Pace Hillary Clinton’s desire to see abortion be “safe, legal and rare,” the fashionable crusade is to now remove the pretense of any limits on abortion whatsoever: rare? Why should it be rare? Writing in the Guardian, Jessica Valenti wants to do away with that whole passé, outmoded “keeping it rare” thing: “Saying as much only reinforces the stigma against the procedure,” she claims.
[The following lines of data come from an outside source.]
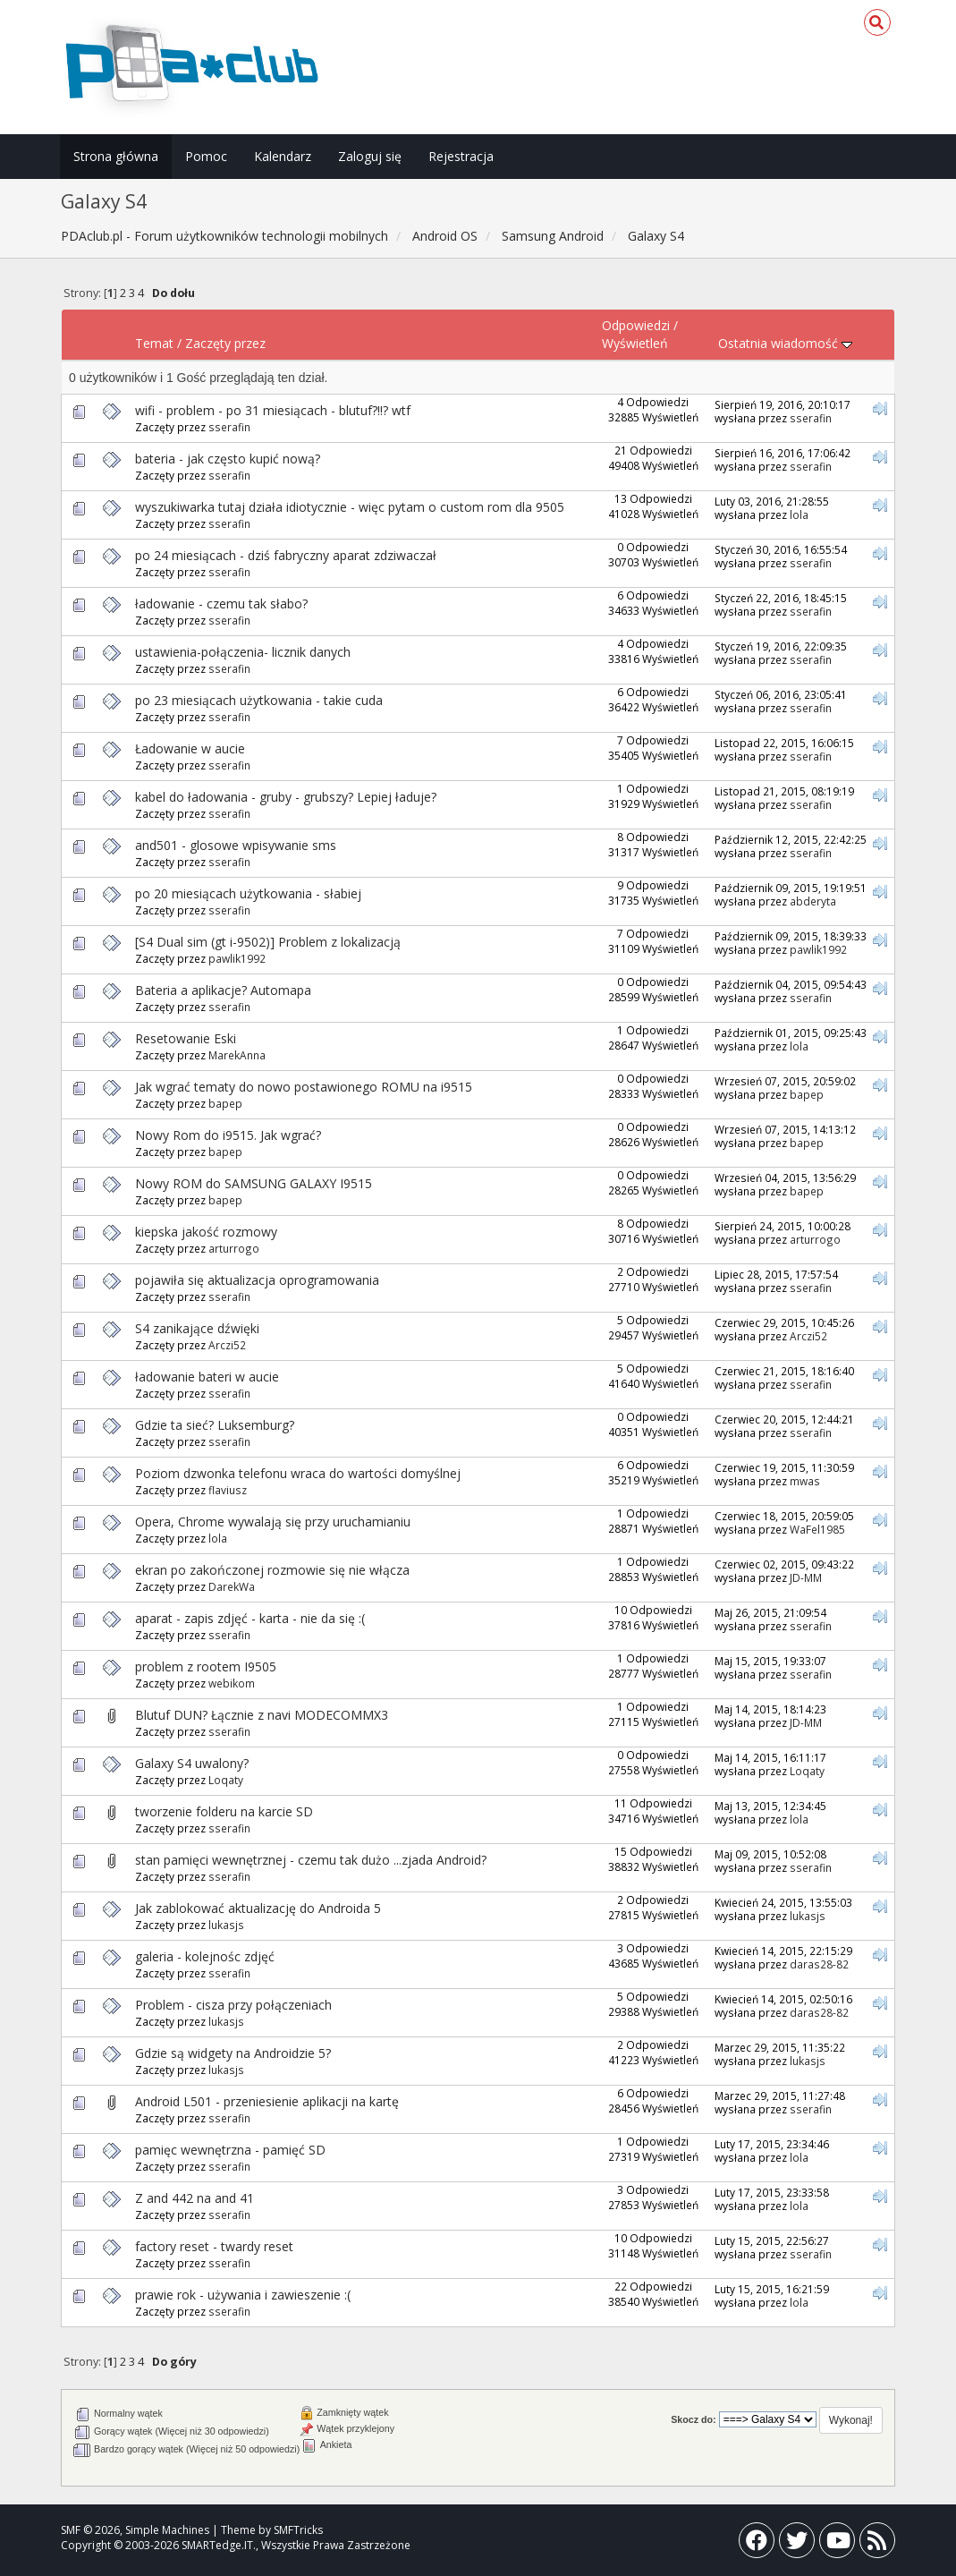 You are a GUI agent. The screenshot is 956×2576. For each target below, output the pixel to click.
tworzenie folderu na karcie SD (224, 1811)
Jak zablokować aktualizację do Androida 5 (258, 1908)
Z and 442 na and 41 (194, 2197)
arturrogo (233, 1248)
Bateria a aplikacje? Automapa (223, 990)
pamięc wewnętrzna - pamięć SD (230, 2149)
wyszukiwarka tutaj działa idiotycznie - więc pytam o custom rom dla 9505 (349, 506)
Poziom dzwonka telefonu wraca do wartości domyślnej (298, 1473)
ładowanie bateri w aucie (207, 1376)
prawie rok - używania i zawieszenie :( (243, 2294)
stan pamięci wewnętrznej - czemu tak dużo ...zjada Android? (310, 1859)
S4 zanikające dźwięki (197, 1328)
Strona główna (115, 156)
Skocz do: (693, 2419)
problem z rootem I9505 (205, 1666)
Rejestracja (461, 156)
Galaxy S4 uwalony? (192, 1763)
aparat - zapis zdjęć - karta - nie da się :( (250, 1618)
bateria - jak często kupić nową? (227, 458)
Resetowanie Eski (185, 1038)
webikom (231, 1683)
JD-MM (806, 1577)
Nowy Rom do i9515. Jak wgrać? (228, 1134)
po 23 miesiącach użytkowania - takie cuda (259, 700)
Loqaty (225, 1780)
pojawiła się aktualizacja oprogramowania (257, 1279)
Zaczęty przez (225, 343)
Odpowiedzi (636, 325)
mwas (805, 1481)
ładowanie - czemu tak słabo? (221, 603)
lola (799, 514)
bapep (225, 1103)
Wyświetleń (635, 343)
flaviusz (227, 1490)
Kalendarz (282, 156)
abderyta (813, 901)
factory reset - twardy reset (214, 2246)
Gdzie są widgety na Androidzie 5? (233, 2053)
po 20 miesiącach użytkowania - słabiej (248, 893)
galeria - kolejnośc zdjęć (205, 1956)
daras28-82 (819, 1964)
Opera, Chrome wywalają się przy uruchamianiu (272, 1521)
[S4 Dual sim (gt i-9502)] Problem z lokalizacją (268, 941)
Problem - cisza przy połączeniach (233, 2004)
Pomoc (206, 156)
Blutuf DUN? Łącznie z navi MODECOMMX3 (261, 1714)
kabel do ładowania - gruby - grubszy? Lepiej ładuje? (285, 796)
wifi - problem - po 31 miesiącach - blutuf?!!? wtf (272, 410)
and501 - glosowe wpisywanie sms (235, 845)
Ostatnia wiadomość (785, 343)
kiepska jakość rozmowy (206, 1231)
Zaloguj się (370, 156)
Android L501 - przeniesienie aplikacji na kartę (267, 2101)
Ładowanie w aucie (190, 748)
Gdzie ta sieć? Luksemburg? (214, 1424)
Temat (154, 343)
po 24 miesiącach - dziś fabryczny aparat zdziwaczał (285, 555)
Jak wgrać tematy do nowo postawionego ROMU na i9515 (303, 1086)
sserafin (229, 427)
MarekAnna (237, 1055)
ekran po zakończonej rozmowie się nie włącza (272, 1569)
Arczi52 (227, 1345)
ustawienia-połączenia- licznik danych (243, 651)
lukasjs (226, 1924)
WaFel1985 (817, 1529)
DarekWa (231, 1586)
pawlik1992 (237, 958)
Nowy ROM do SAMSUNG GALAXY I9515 (253, 1183) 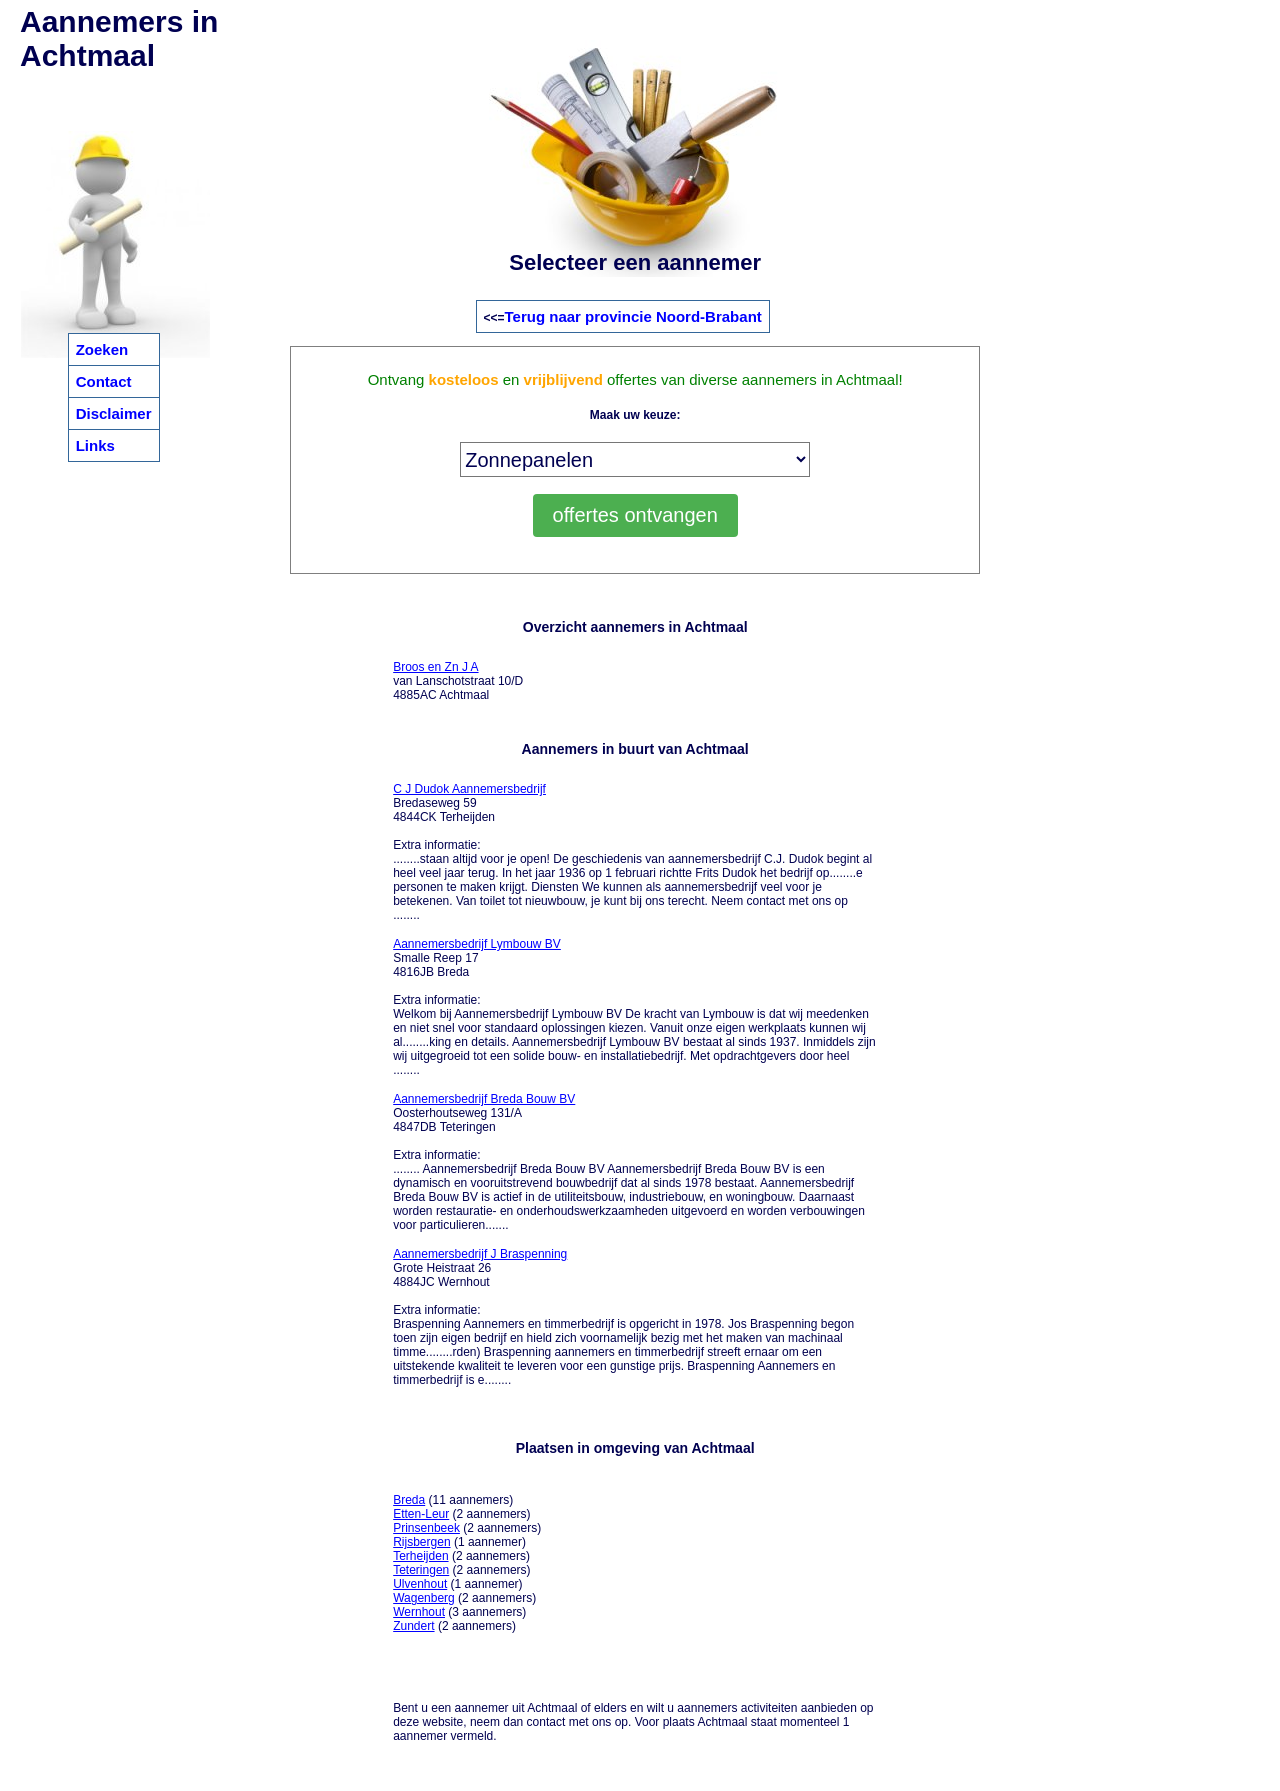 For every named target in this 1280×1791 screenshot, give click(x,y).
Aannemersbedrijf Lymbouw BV (477, 944)
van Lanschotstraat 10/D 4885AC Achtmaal (458, 681)
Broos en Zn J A (435, 667)
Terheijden (420, 1556)
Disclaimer (114, 413)
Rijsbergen (421, 1542)
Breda (409, 1500)
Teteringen (421, 1570)
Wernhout (419, 1612)
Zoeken (102, 349)
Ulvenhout (420, 1584)
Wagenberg (424, 1598)
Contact (104, 381)
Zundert (413, 1626)
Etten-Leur (421, 1514)
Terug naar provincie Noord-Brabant (633, 316)
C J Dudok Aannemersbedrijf (469, 789)
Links (95, 445)
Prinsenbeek (426, 1528)
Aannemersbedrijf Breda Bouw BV (484, 1099)
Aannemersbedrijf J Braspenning (480, 1254) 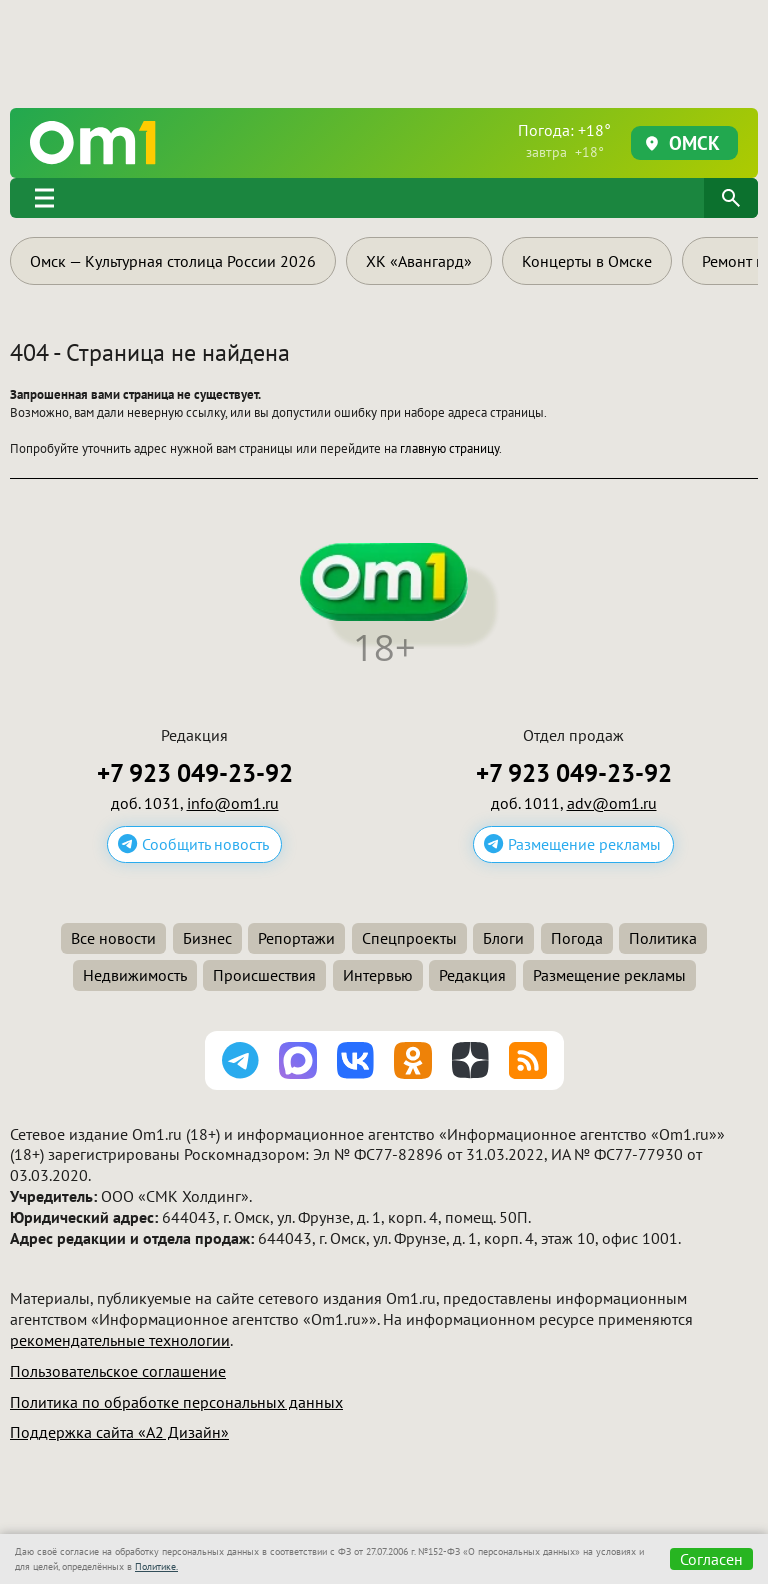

And we wouldn’t want to do that. In truth, the 1 in 3 campaign, Jessica Valenti’s blasé dismissal of abortion stigmas, and various other abortion promotion outlets are all part of a loosely-confederated yet still single-minded effort to turn abortion into a largely mainstream medical task, “ending the stigma and shame” of the whole thing, as 1 in 3 puts it. This is what the abortion lobby does. Having won a legally bizarre but so-far-ironclad victory in 1973, the champions of abortion-on-demand have directed their efforts at making abortion a so-so, no-big-deal kind of procedure. That is where abortion is inexorably heading: more and more it will be treated as if it’s the most innocuous undertaking in the world, the least-unusual part of your day. “Every time I watch the video,” Letts says of her abortion film, “I love it. I love how positive it is.” Positive, sure, unless you happened to be on the receiving end of Ms. Letts’s “story,” in which case it was probably not so positive.

You can hardly blame abortion’s advocates for attempting to de-stigmatize the act of abortion. A recent CNN poll showed that well over 50% of Americans are largely against abortion and a plurality are completely against it (having been convinced at one time that abortion should be more-or-less legal, I find myself now squarely in the majority and flirting with the plurality). Abortion remains a deeply uncomfortable and repugnant medical act for millions of people who recognize that it is something less than a “positive” experience for one half of the participants. Facing such a large disadvantage, it should hardly be surprising that the abortion lobby is attempting to make it the moral equivalent of getting one’s temperature taken: if you’re having trouble convincing them that abortion is an inalienable right, then try convincing them that abortion is an ethical non-issue.

Hell, if that doesn’t work, try anything. Anti-abortion legislation, Valenti writes, “assumes that women, if not kept in check by the government, are not to be trusted to make good decisions about their bodies and families.” This is comically untrue. Anti-abortion legislation cares not a whit about a woman’s “good decisions,” or even her bad decisions. Pro-life efforts are motivated by nothing more and nothing less than the realization that unborn children are human beings bestowed with the same rights and privileges of all human beings. The issue is not one of trust, or decisions, or whatever other obfuscating platitudes Jessica Valenti can devise: the issue is one of whether or not murder should be legal. At the very least, the two sides of the debate can have an honest discussion if these obvious truths are agreed upon.

But good luck with that. Abortion rates are falling, yet what abortions remain will continue to be treated as either neutral events or grotesque “positive” experiences. Should the winds change, and the abortion rate begins to creep upwards again, we can be assured that the ethical mores that once acted as a check against it will have been severely weakened, if not obliterated altogether.

“I’m totally against killing babies,” Floyd Mayweather says, to which the abortion lobby replies: “Hey, that sounds totally positive!”